“So, you want to go?”
“Yes, but I was thinking that you could submit one of your photos.”
There’s the kicker. “Babe,” I say as I shake my head. “Those are just a hobby that I hardly even take seriously. I’m far from having them displayed in a gallery of all places.”
She rolls her eyes at me, dismissing my words when she says, “Well, I happen to love the few photos I’ve seen. They’re a lot better than you think they are.”
“You’re cute,” I tease. The fact that she can view those pictures as something worthy of being displayed as art is a bit far-fetched for me.
“I’m serious, I think that you should at least submit something and see if it gets accepted. If not, nothing lost, right?”
“And if they are?”
A smile crosses her face as she says, “Then you can take me as your date for the showing.”
“If I say I’ll think about it, will that suffice?” I ask, but truth is, I’d take this girl anywhere for a date, so if that means submitting a few pictures, I’ll do it.
“Yep.” She looks like a kid who just convinced her parents to buy her an ice cream, and I can’t help myself when I bury my head in her neck and start playfully ravishing it, knowing how ticklish she is in the spot I’m nipping.

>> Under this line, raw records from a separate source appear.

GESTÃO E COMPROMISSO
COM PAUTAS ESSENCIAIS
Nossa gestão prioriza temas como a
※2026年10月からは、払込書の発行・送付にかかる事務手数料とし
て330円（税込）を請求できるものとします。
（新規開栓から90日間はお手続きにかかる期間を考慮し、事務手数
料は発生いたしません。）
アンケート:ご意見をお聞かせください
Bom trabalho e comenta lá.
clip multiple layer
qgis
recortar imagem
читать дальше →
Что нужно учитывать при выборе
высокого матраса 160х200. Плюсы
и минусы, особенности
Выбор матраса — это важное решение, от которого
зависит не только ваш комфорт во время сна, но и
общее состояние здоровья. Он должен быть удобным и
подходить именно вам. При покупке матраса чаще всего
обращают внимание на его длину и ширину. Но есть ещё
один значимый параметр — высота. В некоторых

She squirms, laughing hysterically as she tries to wriggle her way off of my lap, and when she finally manages, she catches her breath and says, “Show me all your photos so I can pick out the ones for you to consider submitting.”
Clearly I don’t get any input in her little mission. Sliding the door to my credenza open, I pull out the stack of mattes and hand them to her.

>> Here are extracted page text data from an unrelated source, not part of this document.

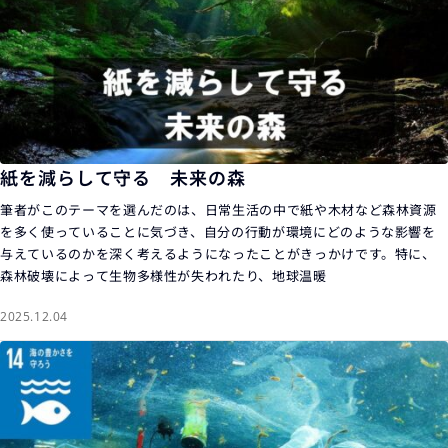
紙を減らして守る 未来の森
筆者がこのテーマを選んだのは、日常生活の中で紙や木材など森林資源
を多く使っていることに気づき、自分の行動が環境にどのような影響を
与えているのかを深く考えるようになったことがきっかけです。特に、
森林破壊によって生物多様性が失われたり、地球温暖
2025.12.04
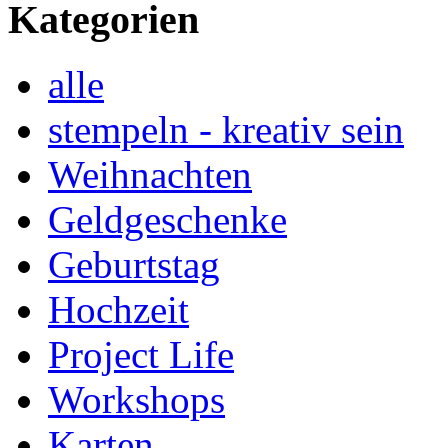
Kategorien
alle
stempeln - kreativ sein
Weihnachten
Geldgeschenke
Geburtstag
Hochzeit
Project Life
Workshops
Karten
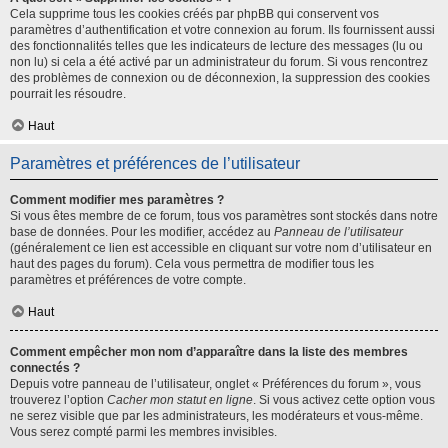
Cela supprime tous les cookies créés par phpBB qui conservent vos
paramètres d’authentification et votre connexion au forum. Ils fournissent aussi
des fonctionnalités telles que les indicateurs de lecture des messages (lu ou
non lu) si cela a été activé par un administrateur du forum. Si vous rencontrez
des problèmes de connexion ou de déconnexion, la suppression des cookies
pourrait les résoudre.
Haut
Paramètres et préférences de l’utilisateur
Comment modifier mes paramètres ?
Si vous êtes membre de ce forum, tous vos paramètres sont stockés dans notre
base de données. Pour les modifier, accédez au
Panneau de l’utilisateur
(généralement ce lien est accessible en cliquant sur votre nom d’utilisateur en
haut des pages du forum). Cela vous permettra de modifier tous les
paramètres et préférences de votre compte.
Haut
Comment empêcher mon nom d’apparaître dans la liste des membres
connectés ?
Depuis votre panneau de l’utilisateur, onglet « Préférences du forum », vous
trouverez l’option
Cacher mon statut en ligne
. Si vous activez cette option vous
ne serez visible que par les administrateurs, les modérateurs et vous-même.
Vous serez compté parmi les membres invisibles.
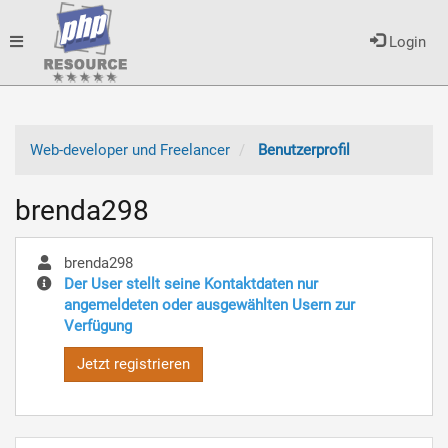
Toggle
Login
navigation
Web-developer und Freelancer
Benutzerprofil
brenda298
brenda298
Der User stellt seine Kontaktdaten nur
angemeldeten oder ausgewählten Usern zur
Verfügung
Jetzt registrieren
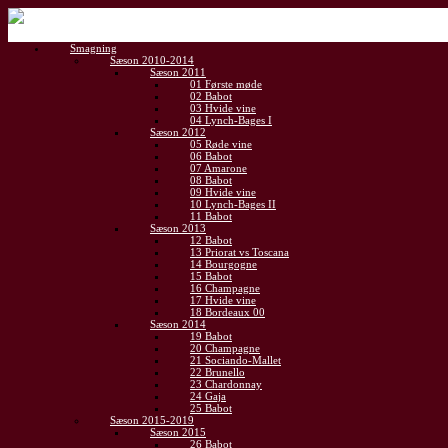
Gå
til
Smagning
indhold
Sæson 2010-2014
Sæson 2011
01 Første møde
02 Babot
03 Hvide vine
04 Lynch-Bages I
Sæson 2012
05 Røde vine
06 Babot
07 Amarone
08 Babot
09 Hvide vine
10 Lynch-Bages II
11 Babot
Sæson 2013
12 Babot
13 Priorat vs Toscana
14 Bourgogne
15 Babot
16 Champagne
17 Hvide vine
18 Bordeaux 00
Sæson 2014
19 Babot
20 Champagne
21 Sociando-Mallet
22 Brunello
23 Chardonnay
24 Gaja
25 Babot
Sæson 2015-2019
Sæson 2015
26 Babot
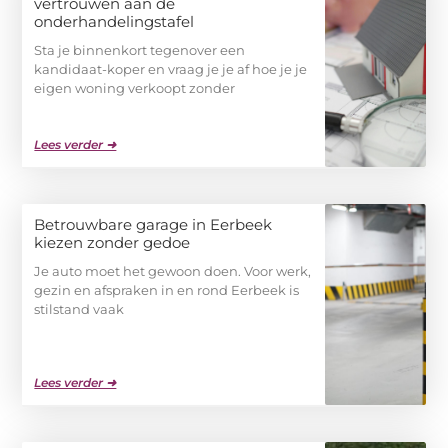
vertrouwen aan de
onderhandelingstafel
Sta je binnenkort tegenover een
kandidaat-koper en vraag je je af hoe je je
eigen woning verkoopt zonder
Lees verder ➜
Betrouwbare garage in Eerbeek
kiezen zonder gedoe
Je auto moet het gewoon doen. Voor werk,
gezin en afspraken in en rond Eerbeek is
stilstand vaak
Lees verder ➜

“Here, boss,” I say with a wink.
When she turns to head out into the living room, I follow and offer, “Want something to drink?”
“Yeah, anything hot.”
I begin to heat up some water and pull down the tea she likes. She’s been spending more time here, so we took a trip to the store, that way I could have some of her staples here at the loft. I love seeing pieces of her in my home, even if it’s as simple as a canister of her Harrods Ceylon tea that she brought over the other day. As I dip the tea bag in the mug, I look up, and she has the mattes lying facedown on the coffee table.
“I’ll be right back,” she mumbles before rushing off to the bathroom.
Shit. She hadn’t seen all the photos before, and I can only assume that she didn’t like what she saw. They’re mostly nudes, but she had to have known that by the few she had already seen.
I give her a few minutes, but when she doesn’t come back out, I give the door a light knock.
“What are you doing?” I ask suspiciously, even though I have a pretty solid idea as I step into the bathroom with her. When I take a step toward her, she takes a step back, keeping the distance, and the gesture irritates me. “Babe, what’s wrong?”
“Nothing.” She’s being evasive, and I wish she would just be honest with me.
I drop my head and let out a deep breath, trying to control my frustration with her.
“Is it the photos?” I ask, already knowing the answer, but I feel like I need to spell it out for her because I know how much she likes to avoid talking when she’s uncomfortable.
She doesn’t answer, but her brows are scrunched with worry, and it’s all the confirmation I need.
“Candace, you asked to see them. You knew what they would be of.”
“I know,” she admits as she lowers her head and looks at the floor. “I’m sorry. I didn’t think they would all be like that.”
Leaning against the sink, I cross my arms around my chest. I hate that I feel like I have to explain myself when I’ve been nothing but open with her, but I do it anyway. “They’re just pictures, that’s all.”
She takes a seat on top of the toilet lid and says, “But . . . they just seem so intimate.”
“Babe, don’t.” I drop my arms, hating that she feels this way because she’s got it reversed. There was nothing intimate when I took those photos. I have no connection to them.
She looks up at me, and I see the hesitation in her eyes when she quietly asks, “Did you sleep with them?”
“Yes.” I respond immediately, not wanting to bullshit her. Wanting to be completely transparent with her the way I wish she would be with me.
“How many have you . . .?”
“A lot.”
“And you photograph them?” Her words are laced with disbelief, and she’s got it all wrong, so I try to explain it to her.
“No. I’ve only photographed a couple of women. Most of those photos are the same person.”
“Oh.” Dropping her head, she tries hiding her insecurities that I can see right through. She’s so opposite of what I know she is comparing herself to. She’s modest and private. It’s been three weeks since Christmas and she’s never let me touch her, see her, anything.
Kneeling down in front of her, I grip her thighs and speak firmly when I say, “I know what you’re doing, and you can stop. None of them meant what you mean to me. I never had or wanted a relationship with them.”
“Then why?” she tries to argue, and I can’t stand seeing her doubt herself, doubt me.
I take her hands in mine, holding them, when I look into her eyes and give her another piece of me that only she gets to have. “Because for most of my life I’ve been lost,” I confess. “I dealt with a lot of shit growing up, and I used women as a way to escape. But when I met you . . . you’re just different. I wanted to know you, really know you. You’re nothing like those women. Nothing. I’ve never looked at them or wanted them the way I do you.”